The French were full of tales about the Germans. Maurice never knew what to believe; hard to know how far a man can be trusted to tell the truth, especially a fisherman.
But the Frenchmen hooted and rolled about laughing with much of what they said. They had a story about a drunken German soldier in France who had thought he was back in Leipzig with his own woman. He had climbed into bed with a Frenchman’s wife while she was asleep. When the Frenchman came home from his meeting with the Resistance, he found his wife curled up next to a drunken German soldier. He shot them both.
The fishermen loved the story and they told it again and again until Maurice could have recited it word for word. He chuckled along with them. But something in the story plagued him. Before the war, Maurice couldn’t have imagined an anger so consuming that it could turn an ordinary man into a murderer, but now he conjured the feeling with little effort.
The fishermen sniggered about the Commandant in Jersey, said they knew all about him—his face and stomach so bloated that they called him pleine lune.
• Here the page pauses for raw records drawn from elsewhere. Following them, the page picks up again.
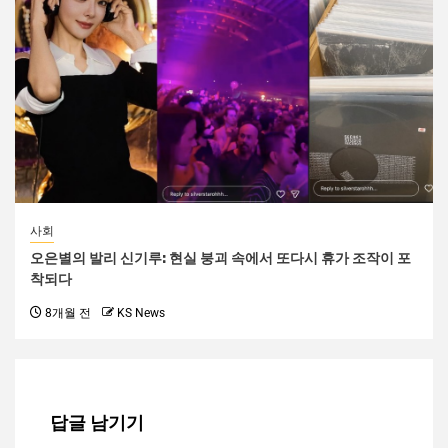
사회
오은별의 발리 신기루: 현실 붕괴 속에서 또다시 휴가 조작이 포
착되다
8개월 전
KS News
답글 남기기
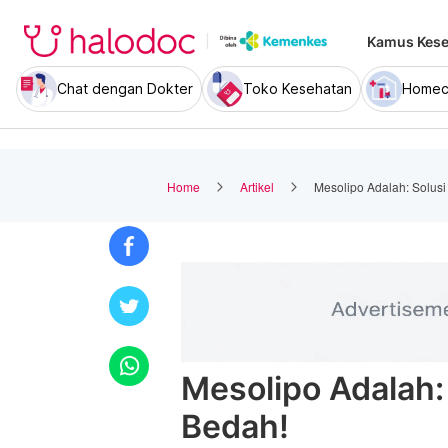
Kamus Kese
Chat dengan Dokter
Toko Kesehatan
Homec
Home
Artikel
Mesolipo Adalah: Solus
Mesolipo Adalah:
Bedah!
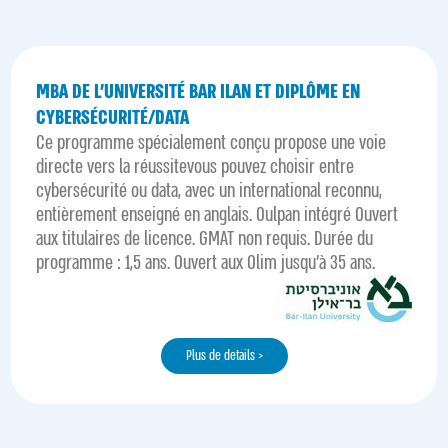
MBA DE L’UNIVERSITÉ BAR ILAN ET DIPLÔME EN
CYBERSÉCURITÉ/DATA
Ce programme spécialement conçu propose une voie
directe vers la réussitevous pouvez choisir entre
cybersécurité ou data, avec un international reconnu,
entièrement enseigné en anglais. Oulpan intégré Ouvert
aux titulaires de licence. GMAT non requis. Durée du
programme : 1,5 ans. Ouvert aux Olim jusqu’à 35 ans.
Plus de details >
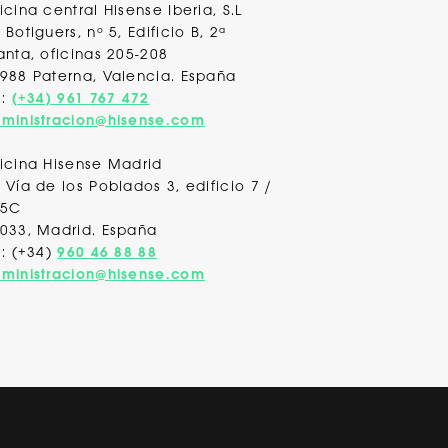
icina central Hisense Iberia, S.L
 Botiguers, nº 5, Edificio B, 2ª
anta, oficinas 205-208
988 Paterna, Valencia
. España
l:
(+34) 961 767 472
ministracion@hisense.com
icina Hisense Madrid
 Vía de los Poblados 3, edificio 7 /
 5C
033, Madrid. España
l: (+34)
960 46 88 88
ministracion@hisense.com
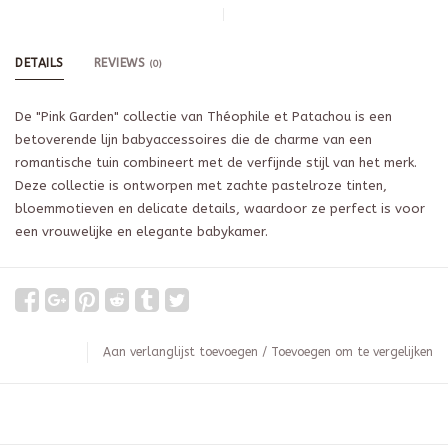
DETAILS
REVIEWS
(0)
De "Pink Garden" collectie van Théophile et Patachou is een
betoverende lijn babyaccessoires die de charme van een
romantische tuin combineert met de verfijnde stijl van het merk.
Deze collectie is ontworpen met zachte pastelroze tinten,
bloemmotieven en delicate details, waardoor ze perfect is voor
een vrouwelijke en elegante babykamer.
Aan verlanglijst toevoegen
/
Toevoegen om te vergelijken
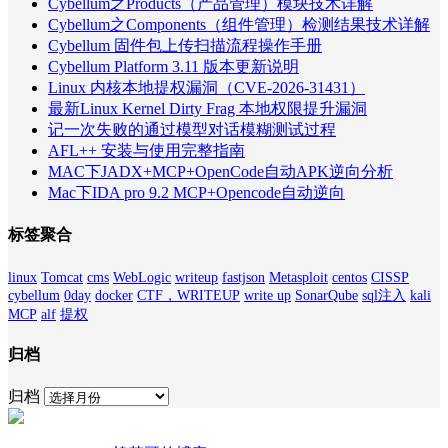
Cybellum之Products（产品管理）模块技术详解
Cybellum之Components（组件管理）检测结果技术详解
Cybellum 固件包上传扫描流程操作手册
Cybellum Platform 3.11 版本更新说明
Linux 内核本地提权漏洞（CVE-2026-31431）
最新Linux Kernel Dirty Frag 本地权限提升漏洞
记一次失败的通过模型对话模糊测试过程
AFL++ 安装与使用完整指南
MAC下JADX+MCP+OpenCode自动APK逆向分析
Mac下IDA pro 9.2 MCP+Opencode自动逆向
标签聚合
linux
Tomcat
cms
WebLogic
writeup
fastjson
Metasploit
centos
CISSP
cybellum
0day
docker
CTF，WRITEUP
write up
SonarQube
sql注入
kali
MCP
alf
提权
归档
归档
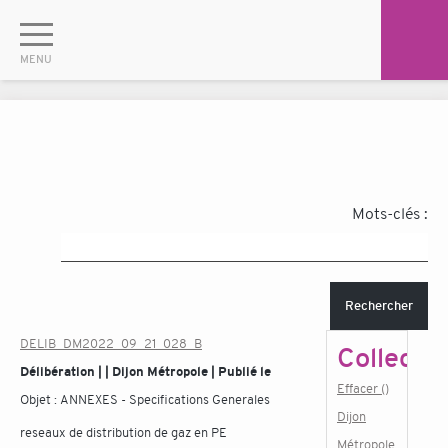
Mots-clés :
Rechercher
DELIB_DM2022_09_21_028_B
Collectiv
Délibération | | Dijon Métropole | Publié le
Effacer ()
Objet :
ANNEXES - Specifications Generales
Dijon
reseaux de distribution de gaz en PE
Métropole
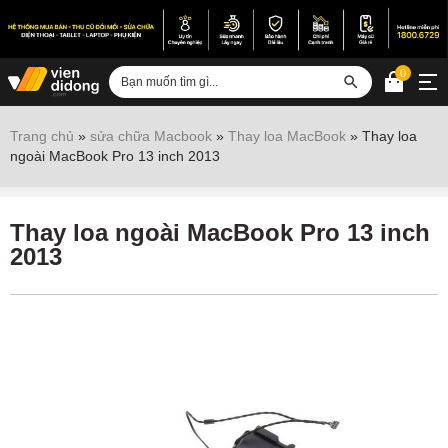
0
Đăng nhập
Trang chủ
»
sửa chữa Macbook
»
Thay loa MacBook
»
Thay loa
ngoài MacBook Pro 13 inch 2013
Sửa iPhone
Sửa Android
Thay loa ngoài MacBook Pro 13 inch
Sửa Vertu
2013
Sửa iPad
Sửa Macbook
Sửa Laptop
Sửa chữa thiết bị khác
Điện thoại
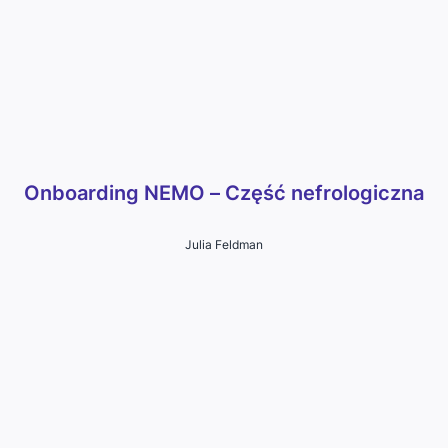
Onboarding NEMO – Część nefrologiczna
Julia Feldman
They said that he never stood for long at the top of a hill because he couldn’t stop himself from rolling down to the bottom. That they could have used him as a buoy for mooring their boat but it would make the boat impossible to hide.
The jokes went on and on. Maurice laughed along with them: mocking the monster stole a little of his power, for a moment at least. The Frenchmen said the Commandant had syphilis and he’d caught it from his horse. Maurice laughed loudest at this but they all stopped to stare at him in surprise and said, ‘Non, non! C’est vrai, c’est vrai!’ And then they all guffawed again and he didn’t know if it was because the Commandant had caught syphilis from his horse, or because Maurice had believed them.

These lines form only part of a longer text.